Be the first to rate this recipe
Recipe Photos Reviews
Save this recipe
Add ingredients to my shopping list
Submit your version
Nutritional Information
Calories --
Total Fat --
Saturated Fat --
Cholesterol --
Sodium --
Total Carbohydrate --
Dietary Fiber --
Sugars --
Protein --
Calcium --
penuche fudge
Courtesy of Martha Stewart
Serves: 18
Yields: 18 pieces
Ingredients
U.S. Metric Conversion chart
Vegetable oil cooking spray
5 ounce(s) (1 can) evaporated milk
1 1/2 cup(s) light-brown sugar, packed
5 ounce(s) (1 1/4 sticks) unsalted butter
1/4 teaspoon(s) salt
1/2 cup(s) confectioners' sugar
1 teaspoon(s) pure vanilla extract
3 ounce(s) (1 cup) toasted walnuts, chopped
Directions
Coat a 5-by-10-inch loaf pan with cooking Corrugated Display Manufacturer spray. Line with plastic wrap leaving a 2-inch overhang on 2 sides.
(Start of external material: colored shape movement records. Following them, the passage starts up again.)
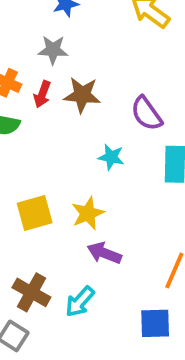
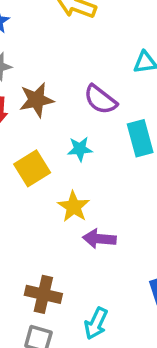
yellow square: (35, 213) -> (32, 168), moved
cyan arrow: (80, 302) -> (96, 323), moved

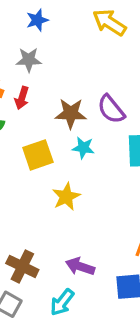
brown star: (36, 100) -> (71, 113), moved
purple arrow: (99, 239) -> (80, 266), moved

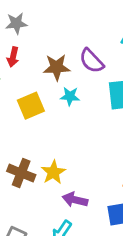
yellow star: (66, 197) -> (53, 172), moved
brown cross: (22, 266) -> (21, 173), moved

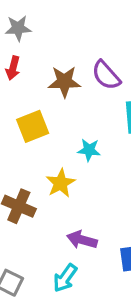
cyan star: (70, 96) -> (89, 150), moved
yellow star: (53, 172) -> (61, 183), moved

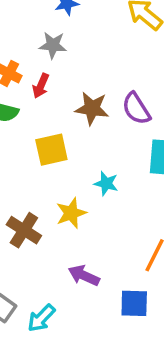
cyan arrow: (65, 278) -> (41, 318), moved

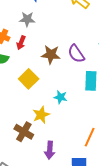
yellow square: (51, 150) -> (29, 79), turned -30
brown cross: (24, 230) -> (24, 132), moved
purple arrow: (84, 276) -> (50, 150), turned -108

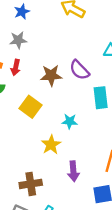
brown cross: (24, 132) -> (31, 184), moved, turned -30
purple arrow: (50, 150) -> (73, 171), moved

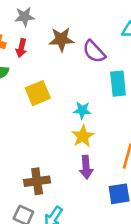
brown star: (51, 75) -> (61, 39), moved
yellow square: (31, 107) -> (38, 93), turned 30
yellow star: (51, 145) -> (83, 136), moved

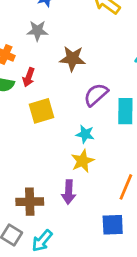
red arrow: (21, 48) -> (29, 77), moved
purple semicircle: (94, 52) -> (96, 95), moved, turned 85
purple arrow: (86, 167) -> (69, 192), moved

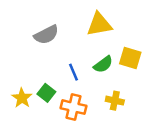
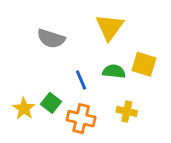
yellow triangle: (99, 24) -> (110, 27), turned -44
gray semicircle: (46, 35) -> (51, 39), turned 45
green semicircle: (103, 64) -> (114, 71), turned -138

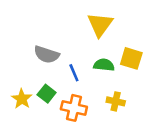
gray semicircle: (51, 39) -> (47, 55), moved

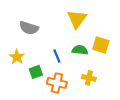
gray semicircle: (47, 55) -> (29, 28), moved
green square: (47, 94) -> (36, 72), turned 32
yellow star: (22, 99) -> (17, 57), moved

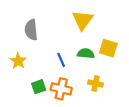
gray semicircle: (29, 28) -> (31, 30), turned 66
green square: (36, 72) -> (39, 87), moved

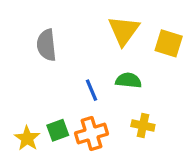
yellow square: (108, 48) -> (169, 43), moved
yellow star: (18, 61) -> (27, 138), moved
orange cross: (61, 89) -> (91, 133), turned -30

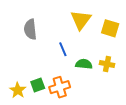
green semicircle: (128, 80) -> (84, 64), moved
blue line: (91, 90) -> (63, 49), moved
yellow cross: (143, 125) -> (107, 64), moved

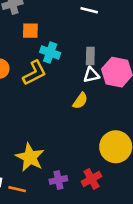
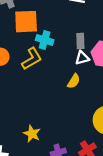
orange square: (30, 31) -> (26, 22), size x1.6
yellow star: (30, 157) -> (32, 134), size x0.7

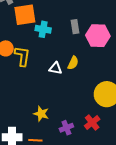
white triangle: (82, 58) -> (55, 68), moved, turned 32
yellow L-shape: (32, 59) -> (22, 56), moved, turned -45

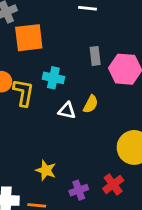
cyan cross: (43, 29) -> (53, 78), moved

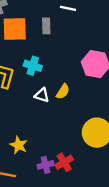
gray rectangle: (95, 56) -> (46, 26), moved
red cross: (113, 184) -> (64, 162), moved

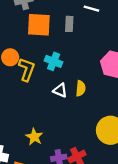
yellow semicircle: (63, 92) -> (81, 88), turned -32

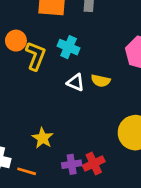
yellow semicircle: (81, 88) -> (101, 81), turned 96

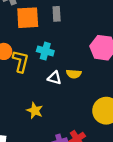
yellow star: (43, 138) -> (35, 111), moved

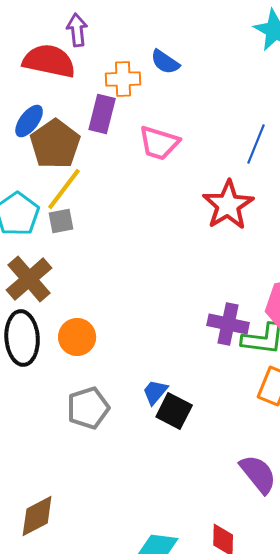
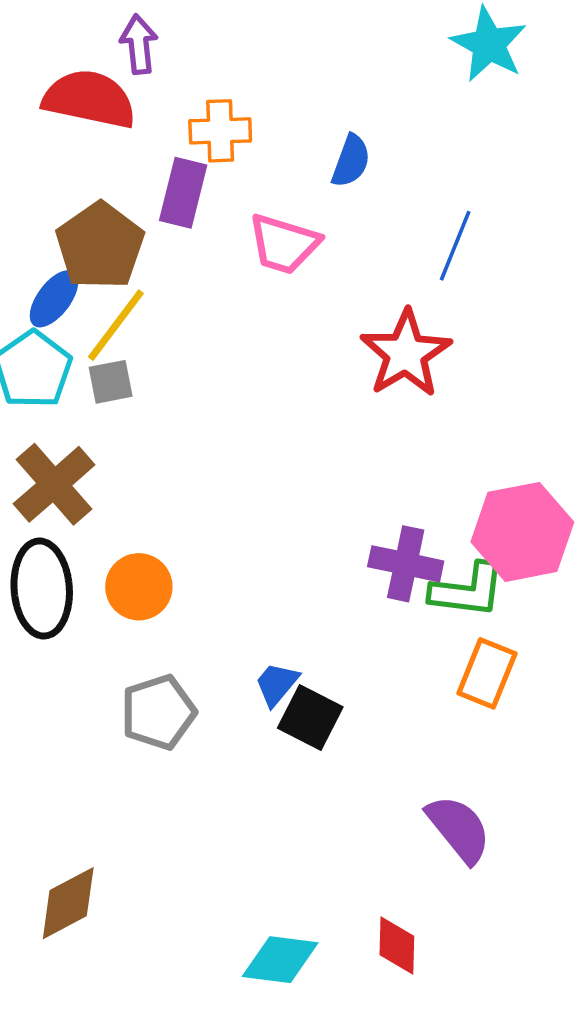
blue semicircle: (165, 62) -> (351, 161), moved, turned -104
blue ellipse: (29, 121) -> (54, 299), moved

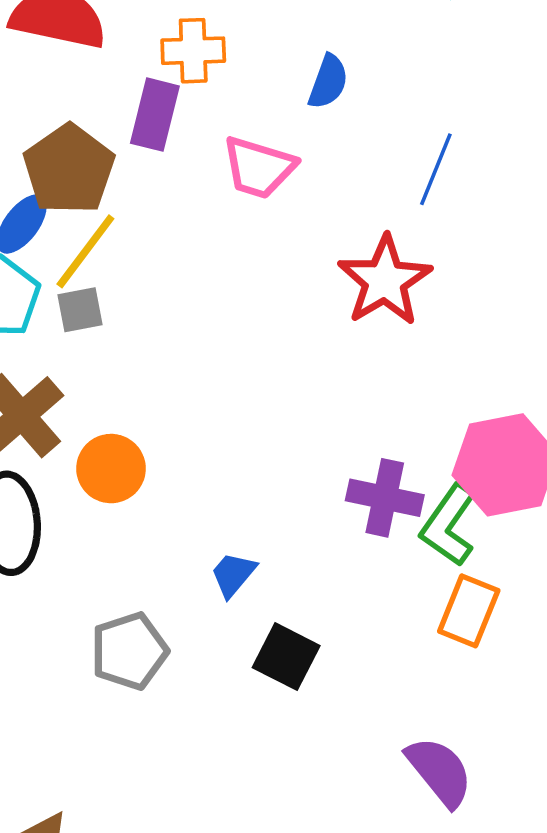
orange circle: (139, 587) -> (111, 469), moved
green L-shape: (468, 590) -> (449, 525), turned 118
blue trapezoid: (277, 684) -> (233, 574), moved

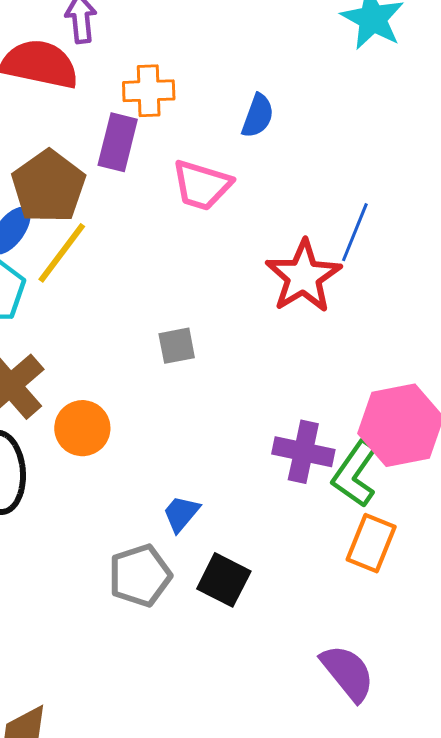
blue line: (436, 169) -> (355, 232), moved
gray square: (80, 310) -> (177, 346), moved
gray pentagon: (129, 651) -> (140, 576), moved

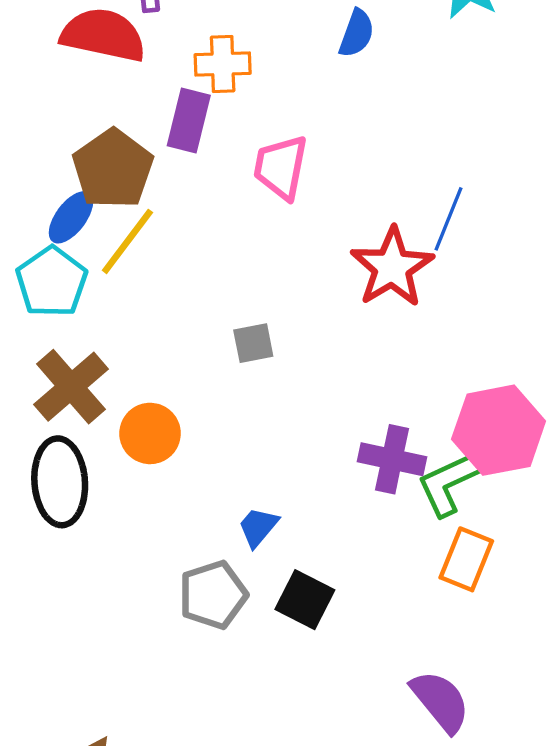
blue semicircle: (258, 116) -> (357, 33), moved
pink trapezoid: (202, 185) -> (281, 167), turned 84
green L-shape: (355, 474) -> (448, 483), turned 30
Bring evaporated milk, brown sugar, butter, and salt to a boil in a medium saucepan, stirring constantly. Reduce heat to medium-low, and simmer, stirring frequently, until mixture registers 236 degrees F on a candy thermometer, about 25 minutes.
Transfer to a mixer bowl, and beat in confectioners' sugar on low speed. Scrape down sides of bowl as needed. Increase speed to medium, teco and beat until mixture is thickened and smooth, 2 to 4 minutes. Reduce speed to low, and add vanilla and walnuts.
Spread mixture in pan, smoothing top. Refrigerate, uncovered, until firm, about 25 minutes. Unmold fudge using plastic overhang, and discard plastic. Cut into 18 pieces.